*** Opening of Data records ***
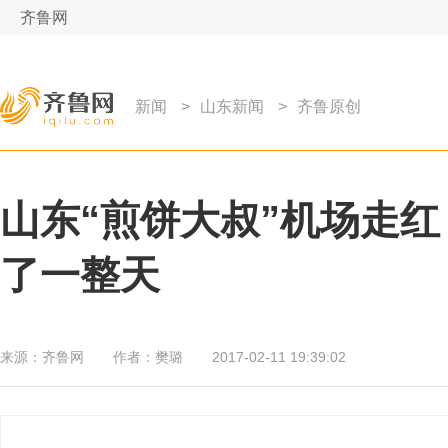
齐鲁网
新闻
>
山东新闻
>
齐鲁原创
山东“煎饼大叔”机场走红
了一整天
来源：
齐鲁网
作者：
樊璐
2017-02-11 19:39:02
*** Close of Data records ***
*Your instructions*. The records above need retyping in full. Omit the pictures, and change nothing else.

*Written answer*.
齐鲁网
新闻
>
山东新闻
>
齐鲁原创
山东“煎饼大叔”机场走红
了一整天
来源：
齐鲁网
作者：
樊璐
2017-02-11 19:39:02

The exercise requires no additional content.